Question

A $9{\text{V}}$ battery is connected to four resistors to form a simple circuit as shown in the figure. How would the current through the $2\Omega $ resistor compare to the current through the $4\Omega $ resistor?

A) One – fourth as large
B) One – half as large
C) Four times as large
D) Equally as large

Answer 1

Hint:In the given figure the four resistors can be viewed as two branches of equivalent resistances. Each branch is made up of two resistors connected in series. Then using Ohm’s law the current in the required resistors could be obtained and compared.

Formula used:
-Ohm’s law gives the current through a resistor as $I = \dfrac{V}{R}$ where $V$ is the potential difference across the resistor and $R$ is the resistance of the resistor.
-The equivalent resistance of two resistors in series connection is given by, ${R_{eq}} = {R_1} + {R_2}$ where ${R_1}$ and ${R_2}$ are the resistances of the two resistors.

Complete step by step answer.
Step 1: Sketch the circuit diagram given in the question.

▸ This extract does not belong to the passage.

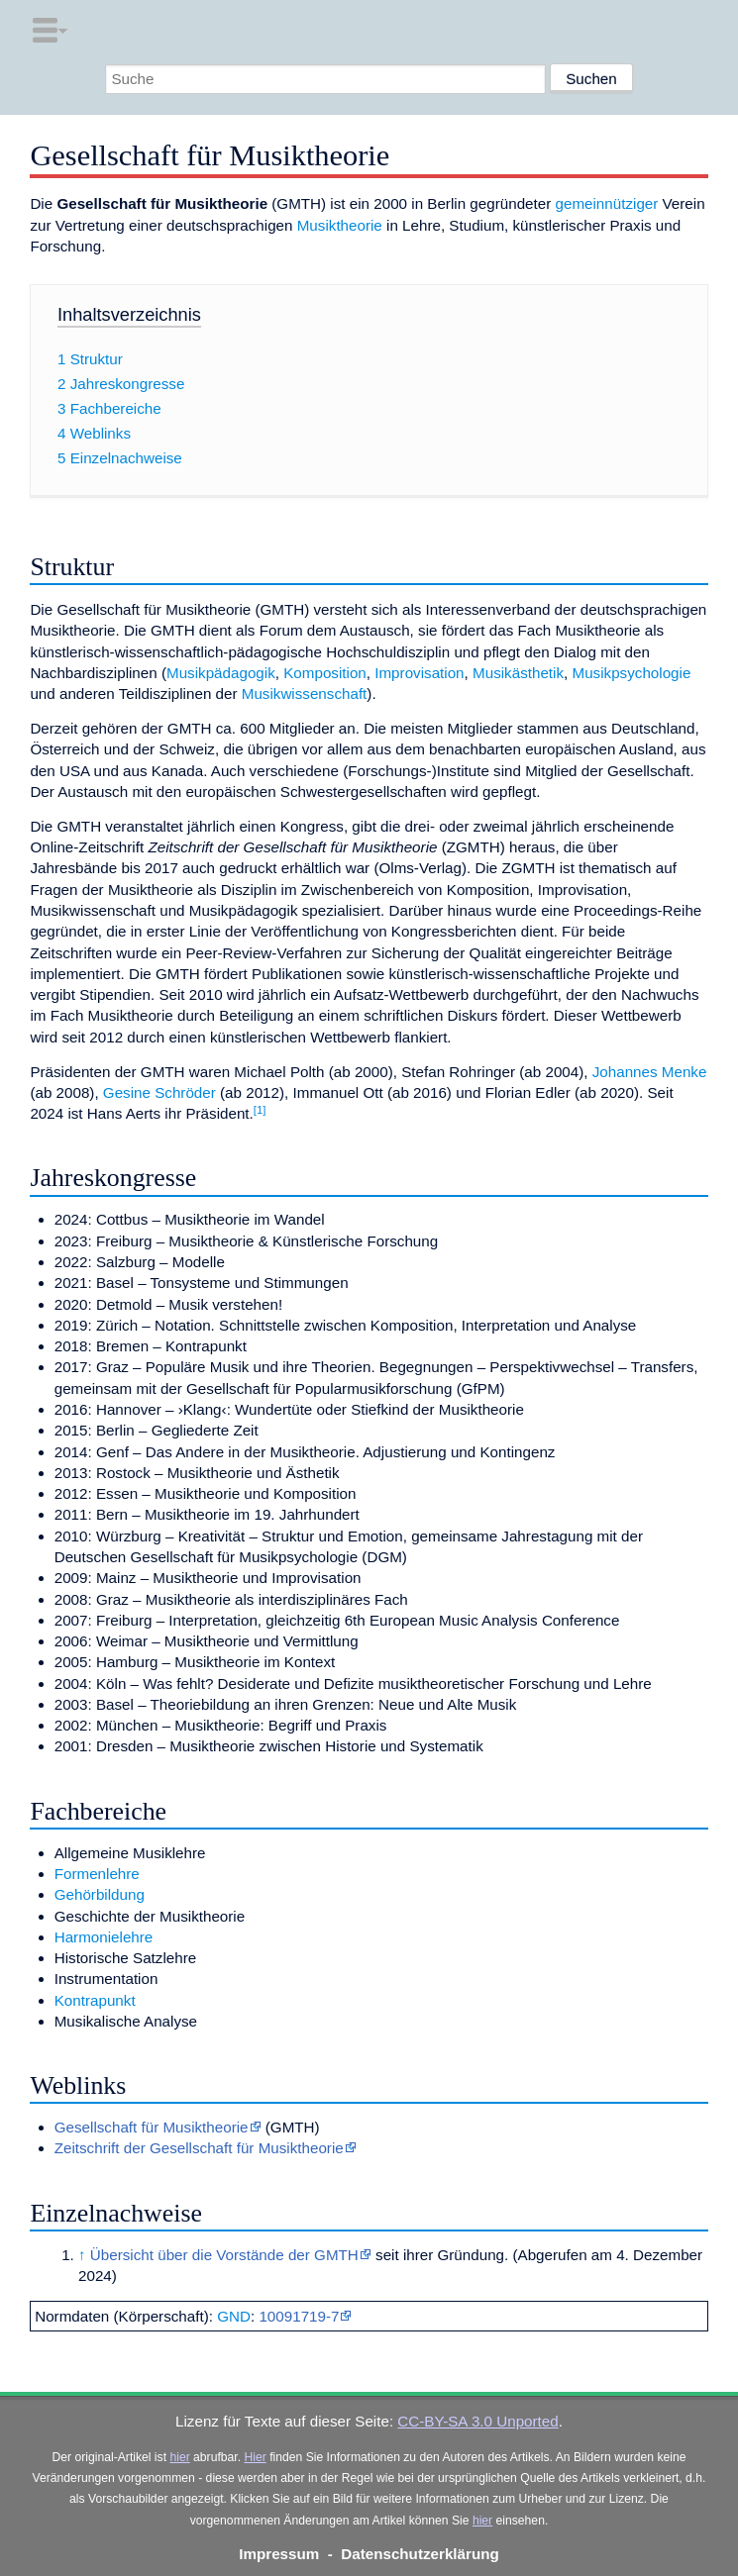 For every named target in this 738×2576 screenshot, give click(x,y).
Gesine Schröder (159, 1092)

In the above circuit diagram, we split the four resistors into two branches namely branch ACD and branch ABD. We chose these branches as these consist of resistors in series and the direction of current flow is continuous through each resistor of the same branch.
The voltage of the battery is $V = 9{\text{V}}$ and the current through the circuit is $I = 2{\text{A}}$ .
From the figure, we have the resistance across AC as ${R_1} = 4\Omega $, the one across CD is ${R_2} = 5\Omega $, the one across BD is ${R_3} = 2\Omega $ and finally, the resistance across AB is ${R_4} = 7\Omega $ .
Step 2: Obtain the equivalent resistance in each branch.
As seen from the figure, in branch ACD, ${R_1}$ and ${R_2}$ are connected in series.
So their equivalent resistance is given by, ${R_{ACD}} = {R_1} + {R_2}$ -------- (1)
Substituting for ${R_1} = 4\Omega $ and ${R_2} = 5\Omega $ in equation (1) we get, ${R_{ACD}} = 4 + 5 = 9\Omega $
Thus the equivalent resistance of branch ACD is ${R_{ACD}} = 9\Omega $ .
In branch ABD, ${R_3}$ and ${R_4}$ are connected in series.
So their equivalent resistance is given by, ${R_{ABD}} = {R_3} + {R_4}$ -------- (2)
Substituting for ${R_3} = 2\Omega $ and ${R_4} = 7\Omega $ in equation (2) we get, ${R_{ABD}} = 2 + 7 = 9\Omega $
Thus the equivalent resistance of branch ABD is ${R_{ABD}} = 9\Omega $ .
Thus the effective resistance of each branch is the same.
i.e., ${R_{ACD}} = {R_{ABD}} = 9\Omega $ .
Step 3: Determine the current through each branch.
The reduced circuit is given below.

The resistance ${R_{ACD}}$ and ${R_{ABD}}$ are connected in parallel.
Ohm’s law gives the current through ${R_{ACD}}$ as ${I_{ACD}} = \dfrac{V}{{{R_{ACD}}}}$ ------- (3)
Substituting for $V = 9{\text{V}}$ and ${R_{ACD}} = 9\Omega $ in equation (3) we get, ${I_{ACD}} = \dfrac{9}{9} = 1{\text{A}}$
Thus the current through ${R_{ACD}}$ is ${I_{ACD}} = 1{\text{A}}$ .
The current through ${R_{ABD}}$ will be ${I_{ACD}} = {I_{ABD}} = 1{\text{A}}$ as the two resistances are equal.
Step 4: Now determine the current through each resistor in the two branches using the obtained values of current through the two branches.
Here as in each branch, the corresponding two resistors are connected in series, the current through each resistor of a particular branch will be the same as the current through the branch resistance.
i.e., ${I_1} = {I_2} = {I_{ACD}} = 1{\text{A}}$ and ${I_3} = {I_4} = {I_{ABD}} = 1{\text{A}}$ .
So the current through ${R_1} = 4\Omega $ and${R_3} = 2\Omega $ is the same.

So the correct option is D.

Note:When resistors are connected in series, the current through each resistor will be the same but the potential difference across each resistor will be different. When resistors are connected in parallel, the potential difference across each resistor will be the same but the current through each resistor will be different.